Para esse grupo, o ideal seria que a questão fosse decidida entre novembro e dezembro deste ano – timing que seria perfeito no caso de uma eventual vitória de Lula, que propõe o fim do orçamento secreto. Assim, o Supremo resolveria o assunto sem que o petista tivesse que se desgastar com o parlamento.
Como Rosa Weber não costuma receber parlamentares e dar pistas do que pretende fazer, tanto o governo quanto a oposição tentam sondar e influenciar seu humor conversando com outros ministros e integrantes do tribunal.
Os presidentes da Câmara e do Senado controlam a distribuição dos 16,5 bilhões de orçamento secreto previsto para 2022, dos quais ainda faltam liberar R$ 8 bilhões. Essa verba é considerada essencial pelas lideranças do Centrão para azeitar as articulações políticas na corrida pelo Palácio do Planalto e na disputa pelo comando da Câmara e do Senado, no início de 2023.
A ação do PSOL, que quer implodir o mecanismo de distribuição de emendas sem transparência e controle público, foi apresentada ao Supremo em junho de 2021, na esteira de uma série de reportagens publicadas pelo jornal “O Estado de S. Paulo”.
Na última segunda-feira (12), o PSOL pediu ao Supremo para impedir o repasse de verbas pelas emendas do orçamento secreto até o fim das eleições deste ano. O pedido, feito no âmbito da ação movida pela legenda, ainda não foi analisado.
Em novembro do ano passado, Rosa Weber chegou a suspender o pagamento das emendas RP9.
Na ocasião, escreveu que esse mecanismo de liberação de recursos “mostra-se em tudo incompatível com a forma republicana e o regime democrático de governo a validação de práticas que, estabelecidas à margem do direito e da lei, promovam segredo injustificado sobre os atos pertinentes à destinação dos recursos públicos, com evidente prejuízo do acesso da população aos instrumentos necessários à fiscalização da gestão financeira do Estado”.

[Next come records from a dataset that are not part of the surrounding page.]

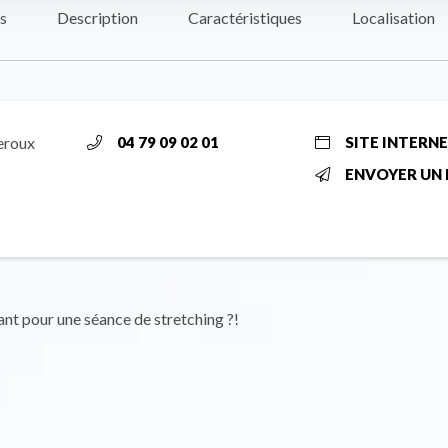
s
Description
Caractéristiques
Localisation
Leroux
04 79 09 02 01
SITE INTERN
ENVOYER UN 
ant pour une séance de stretching ?!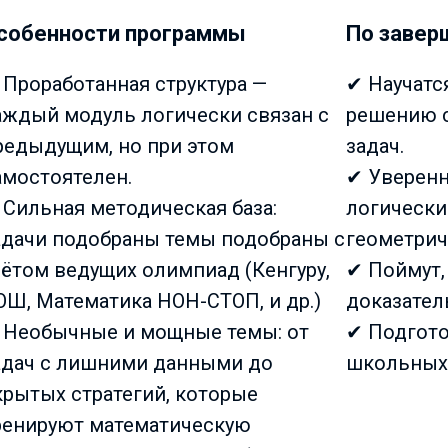
собенности программы
По завер
 Проработанная структура —
✔ Научатс
аждый модуль логически связан с
решению 
редыдущим, но при этом
задач.
амостоятелен.
✔ Уверенн
 Сильная методическая база:
логически
адачи подобраны темы подобраны с
геометрич
чётом ведущих олимпиад (Кенгуру,
✔ Поймут,
ОШ, Математика НОН-СТОП, и др.)
доказател
 Необычные и мощные темы: от
✔ Подгото
адач с лишними данными до
школьных 
крытых стратегий, которые
ренируют математическую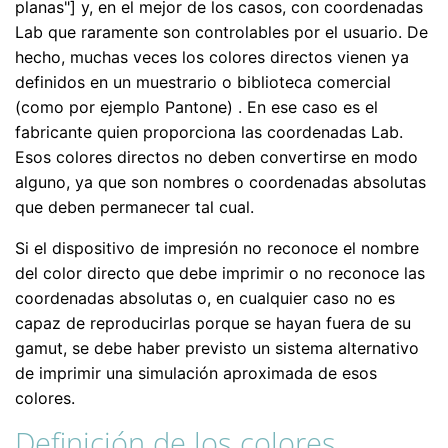
planas"] y, en el mejor de los casos, con coordenadas
Lab que raramente son controlables por el usuario. De
hecho, muchas veces los colores directos vienen ya
definidos en un muestrario o biblioteca comercial
(como por ejemplo Pantone) . En ese caso es el
fabricante quien proporciona las coordenadas Lab.
Esos colores directos no deben convertirse en modo
alguno, ya que son nombres o coordenadas absolutas
que deben permanecer tal cual.
Si el dispositivo de impresión no reconoce el nombre
del color directo que debe imprimir o no reconoce las
coordenadas absolutas o, en cualquier caso no es
capaz de reproducirlas porque se hayan fuera de su
gamut, se debe haber previsto un sistema alternativo
de imprimir una simulación aproximada de esos
colores.
Definición de los colores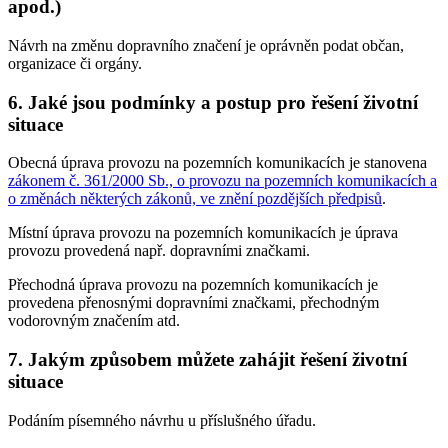
apod.)
Návrh na změnu dopravního značení je oprávněn podat občan,
organizace či orgány.
6. Jaké jsou podmínky a postup pro řešení životní
situace
Obecná úprava provozu na pozemních komunikacích je stanovena
zákonem č. 361/2000 Sb., o provozu na pozemních komunikacích a
o změnách některých zákonů, ve znění pozdějších předpisů
.
Místní úprava provozu na pozemních komunikacích je úprava
provozu provedená např. dopravními značkami.
Přechodná úprava provozu na pozemních komunikacích je
provedena přenosnými dopravními značkami, přechodným
vodorovným značením atd.
7. Jakým způsobem můžete zahájit řešení životní
situace
Podáním písemného návrhu u příslušného úřadu.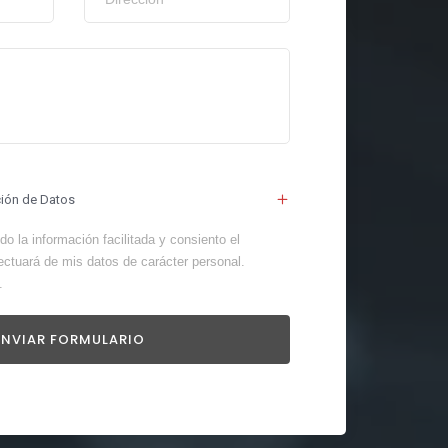
ción de Datos
o la información facilitada y consiento el
ectuará de mis datos de carácter personal.
.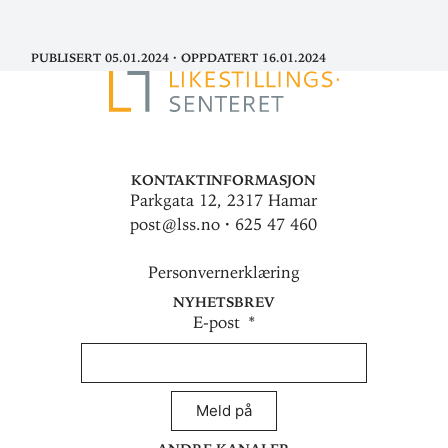
Publisert 05.01.2024
·
Oppdatert 16.01.2024
Kontaktinformasjon
Parkgata 12, 2317 Hamar
post@lss.no · 625 47 460
Personvernerklæring
Nyhetsbrev
E-post
Meld på
Andre kanaler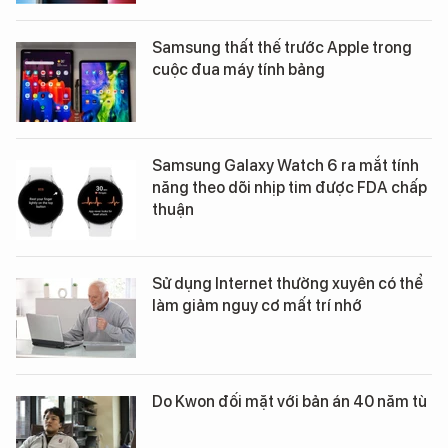
Samsung thất thế trước Apple trong
cuộc đua máy tính bảng
Samsung Galaxy Watch 6 ra mắt tính
năng theo dõi nhịp tim được FDA chấp
thuận
Sử dụng Internet thường xuyên có thể
làm giảm nguy cơ mất trí nhớ
Do Kwon đối mặt với bản án 40 năm tù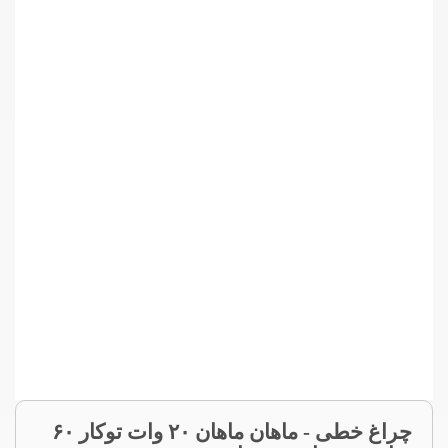
چراغ خطی - ماهان ماهان ۲۰ وات توکار ۶۰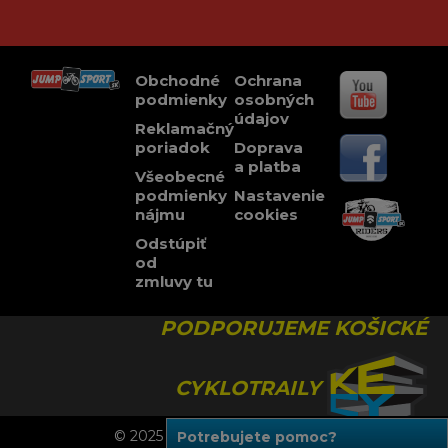
Obchodné
Ochrana
podmienky
osobných
údajov
Reklamačný
poriadok
Doprava
a platba
Všeobecné
podmienky
Nastavenie
nájmu
cookies
Odstúpiť
od
zmluvy tu
PODPORUJEME KOŠICKÉ
CYKLOTRAILY
© 2025 JUMPSPORT, Všetky práva vyhradené.
Potrebujete pomoc?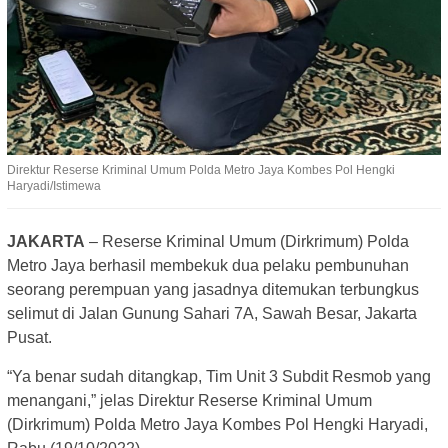
Direktur Reserse Kriminal Umum Polda Metro Jaya Kombes Pol Hengki
Haryadi/Istimewa
JAKARTA
– Reserse Kriminal Umum (Dirkrimum) Polda
Metro Jaya berhasil membekuk dua pelaku pembunuhan
seorang perempuan yang jasadnya ditemukan terbungkus
selimut di Jalan Gunung Sahari 7A, Sawah Besar, Jakarta
Pusat.
“Ya benar sudah ditangkap, Tim Unit 3 Subdit Resmob yang
menangani,” jelas Direktur Reserse Kriminal Umum
(Dirkrimum) Polda Metro Jaya Kombes Pol Hengki Haryadi,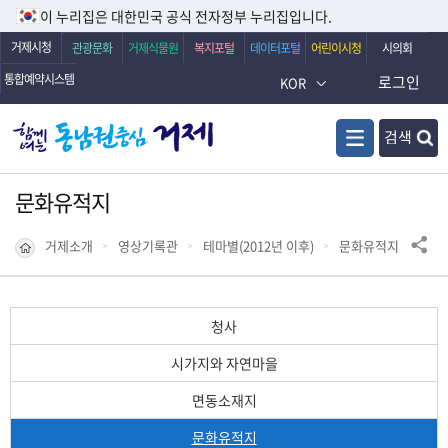
이 누리집은 대한민국 공식 전자정부 누리집입니다.
거제시청
관광문화
거제식물원
복지포털
데이터포털
어린이시청
시의회
통합예약시스템
로그인
KOR
검색
문화유적지
거제소개
영상기록관
테마별(2012년 이후)
문화유적지
청사
시가지와 자연마을
면동소재지
문화유적지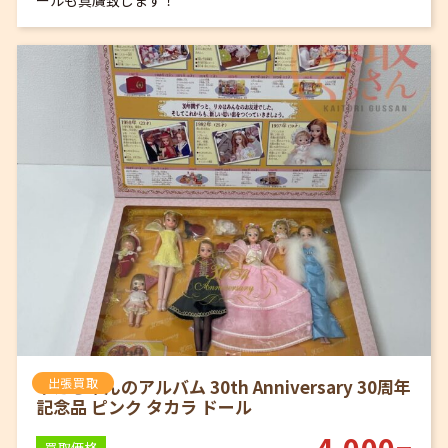
ールも真贋致します！
リカちゃんのアルバム 30th Anniversary 30周年
出張買取
記念品 ピンク タカラ ドール
4,000
買取価格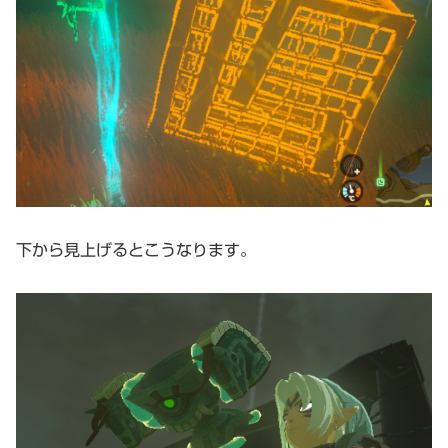
下から見上げるとこうなります。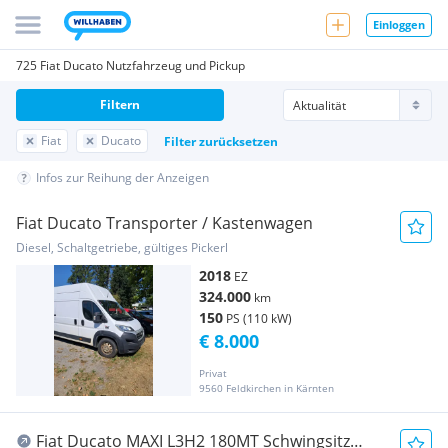
Einloggen
725 Fiat Ducato Nutzfahrzeug und Pickup
Filtern
Fiat
Ducato
Filter zurücksetzen
Infos zur Reihung der Anzeigen
Fiat Ducato Transporter / Kastenwagen
Diesel, Schaltgetriebe, gültiges Pickerl
2018
EZ
324.000
km
150
PS (110 kW)
€ 8.000
Privat
9560 Feldkirchen in Kärnten
Fiat Ducato MAXI L3H2 180MT Schwingsitz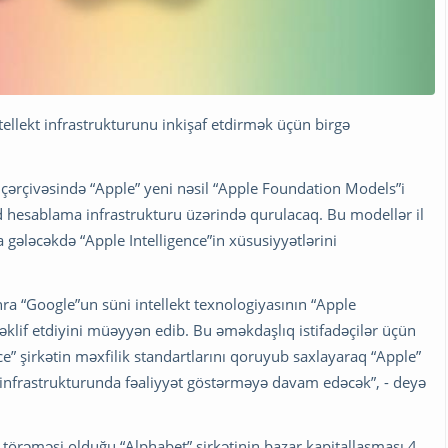
intellekt infrastrukturunu inkişaf etdirmək üçün birgə
 çərçivəsində “Apple” yeni nəsil “Apple Foundation Models”i
d hesablama infrastrukturu üzərində qurulacaq. Bu modellər il
a gələcəkdə “Apple Intelligence”in xüsusiyyətlərini
ra “Google”un süni intellekt texnologiyasının “Apple
əklif etdiyini müəyyən edib. Bu əməkdaşlıq istifadəçilər üçün
ce” şirkətin məxfilik standartlarını qoruyub saxlayaraq “Apple”
 infrastrukturunda fəaliyyət göstərməyə davam edəcək”, - deyə
törəməsi olduğu “Alphabet” şirkətinin bazar kapitallaşması 4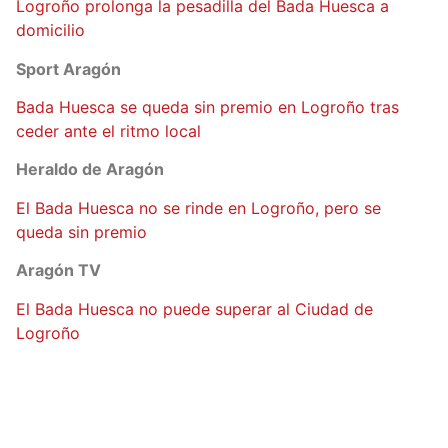
Logroño prolonga la pesadilla del Bada Huesca a
domicilio
Sport Aragón
Bada Huesca se queda sin premio en Logroño tras
ceder ante el ritmo local
Heraldo de Aragón
El Bada Huesca no se rinde en Logroño, pero se
queda sin premio
Aragón TV
El Bada Huesca no puede superar al Ciudad de
Logroño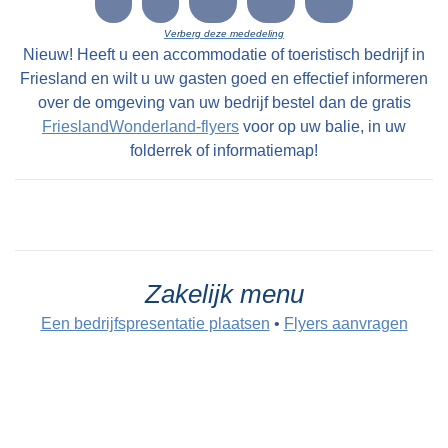
Verberg deze mededeling
Nieuw! Heeft u een accommodatie of toeristisch bedrijf in
Friesland en wilt u uw gasten goed en effectief informeren
over de omgeving van uw bedrijf bestel dan de gratis
FrieslandWonderland-flyers
voor op uw balie, in uw
folderrek of informatiemap!
Zakelijk menu
Een bedrijfspresentatie plaatsen
•
Flyers aanvragen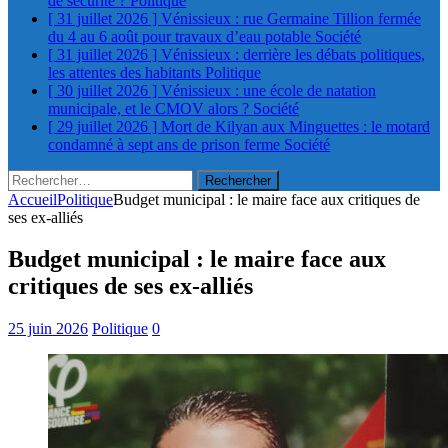
de sécurité ?
Politique
[ 31 juillet 2026 ]
Vénissieux : rue Germaine Tillion fermée
du 4 au 6 août pour travaux d’eau potable
Société
[ 31 juillet 2026 ]
Vénissieux : derrière les débats politiques,
les attentes des habitants
Politique
[ 30 juillet 2026 ]
Vénissieux : une école de natation
municipale, et le CMOV alors ?
Société
[ 29 juillet 2026 ]
Mort de Kilyan aux Minguettes : le motard
condamné à sept ans de prison ferme
Société
Rechercher :
Accueil
Politique
Budget municipal : le maire face aux critiques de
ses ex-alliés
Budget municipal : le maire face aux
critiques de ses ex-alliés
25 juin 2026
Politique
0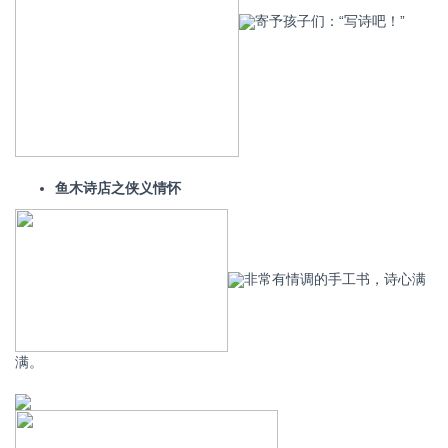
寄予孩子们：“写诗吧！”
鱼木诗店之侠义情怀
非常有情调的手工书，诗心满
满。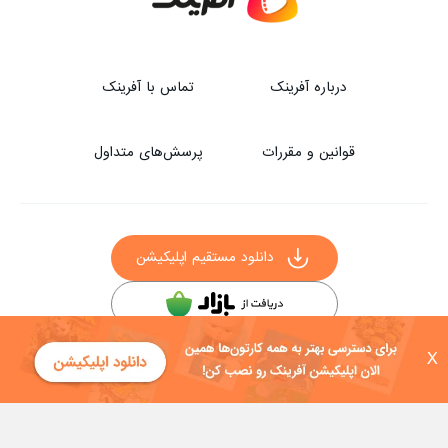
درباره آفرینک
تماس با آفرینک
قوانین و مقررات
پرسش‌های متداول
دانلود مستقیم اپلیکیشن
سایر راه‌های دانلود آفرینک
X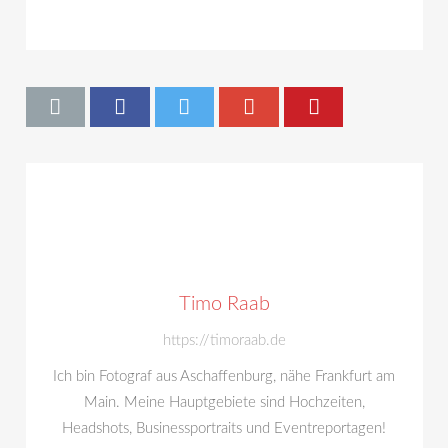
Timo Raab
https://timoraab.de
Ich bin Fotograf aus Aschaffenburg, nähe Frankfurt am
Main. Meine Hauptgebiete sind Hochzeiten,
Headshots, Businessportraits und Eventreportagen!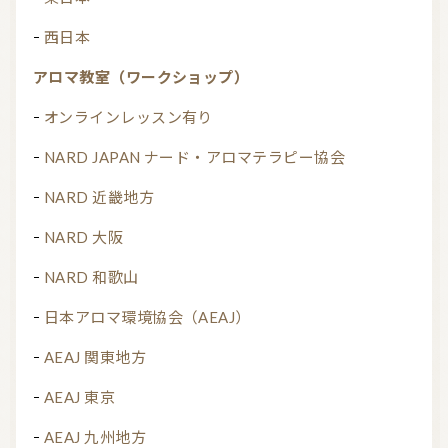
西日本
アロマ教室（ワークショップ）
オンラインレッスン有り
NARD JAPAN ナード・アロマテラピー協会
NARD 近畿地方
NARD 大阪
NARD 和歌山
日本アロマ環境協会（AEAJ）
AEAJ 関東地方
AEAJ 東京
AEAJ 九州地方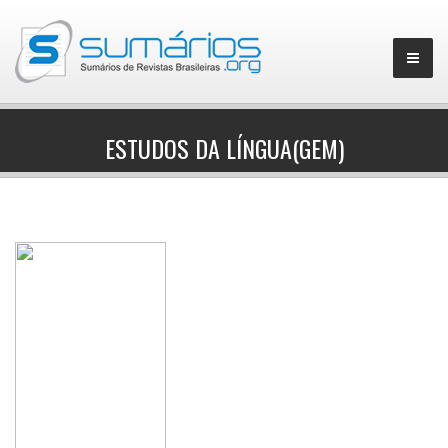
ESTUDOS DA LÍNGUA(GEM)
▼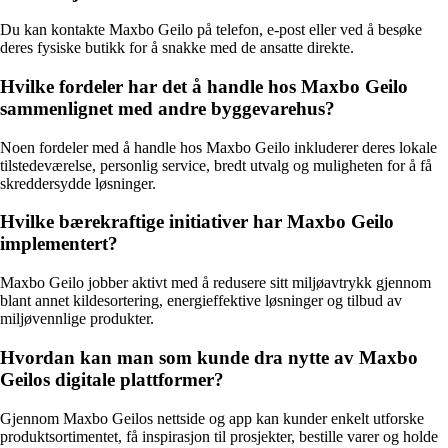
Du kan kontakte Maxbo Geilo på telefon, e-post eller ved å besøke
deres fysiske butikk for å snakke med de ansatte direkte.
Hvilke fordeler har det å handle hos Maxbo Geilo
sammenlignet med andre byggevarehus?
Noen fordeler med å handle hos Maxbo Geilo inkluderer deres lokale
tilstedeværelse, personlig service, bredt utvalg og muligheten for å få
skreddersydde løsninger.
Hvilke bærekraftige initiativer har Maxbo Geilo
implementert?
Maxbo Geilo jobber aktivt med å redusere sitt miljøavtrykk gjennom
blant annet kildesortering, energieffektive løsninger og tilbud av
miljøvennlige produkter.
Hvordan kan man som kunde dra nytte av Maxbo
Geilos digitale plattformer?
Gjennom Maxbo Geilos nettside og app kan kunder enkelt utforske
produktsortimentet, få inspirasjon til prosjekter, bestille varer og holde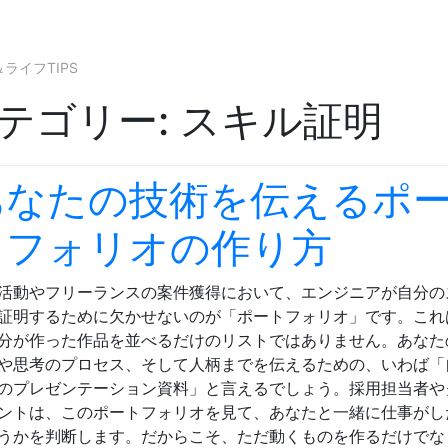
Skip to content
イフTIPS
テゴリー:
スキル証明
あなたの技術を伝えるポ
トフォリオの作り方
活動やフリーランスの案件獲得において、エンジニアが自分の
証明するために欠かせないのが「ポートフォリオ」です。これ
分が作った作品を並べるだけのリストではありません。あなた
や思考のプロセス、そして人柄までを伝えるための、いわば「
のプレゼンテーション資料」と言えるでしょう。採用担当者や
ントは、このポートフォリオを見て、あなたと一緒に仕事がし
うかを判断します。だからこそ、ただ動くものを作るだけでな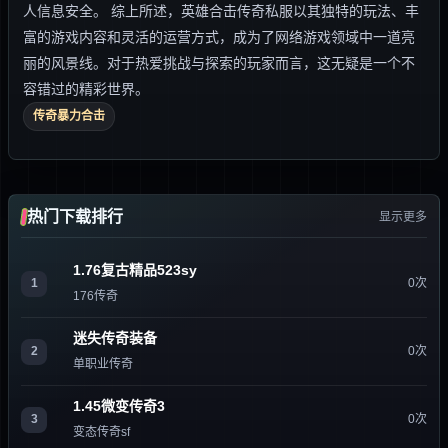
人信息安全。 综上所述，英雄合击传奇私服以其独特的玩法、丰
富的游戏内容和灵活的运营方式，成为了网络游戏领域中一道亮
丽的风景线。对于热爱挑战与探索的玩家而言，这无疑是一个不
容错过的精彩世界。
传奇暴力合击
热门下载排行
显示更多
1.76复古精品523sy
1
0次
176传奇
迷失传奇装备
2
0次
单职业传奇
1.45微变传奇3
3
0次
变态传奇sf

A ministra liberou depois o pagamento das emendas depois de intensas articulações entre os presidentes da Câmara e do Senado e o próprio Fux, entre outros ministros. Ao final, o Congresso aprovou uma resolução definindo critérios para sua aplicação e determinando que fosse dada ampla transparência sobre a aplicação dos recursos.
Ainda assim, apenas R$ 11 bilhões de um universo de R$ 36,4 bilhões foram integralmente mapeados, identificando os responsáveis pelas destinações e as cidades beneficiadas.
Agora que assumiu o comando da corte, Rosa vai ter mais chances de ditar o rumo que considerar mais adequado ao assunto. Quem não está muito satisfeita com isso é a classe política.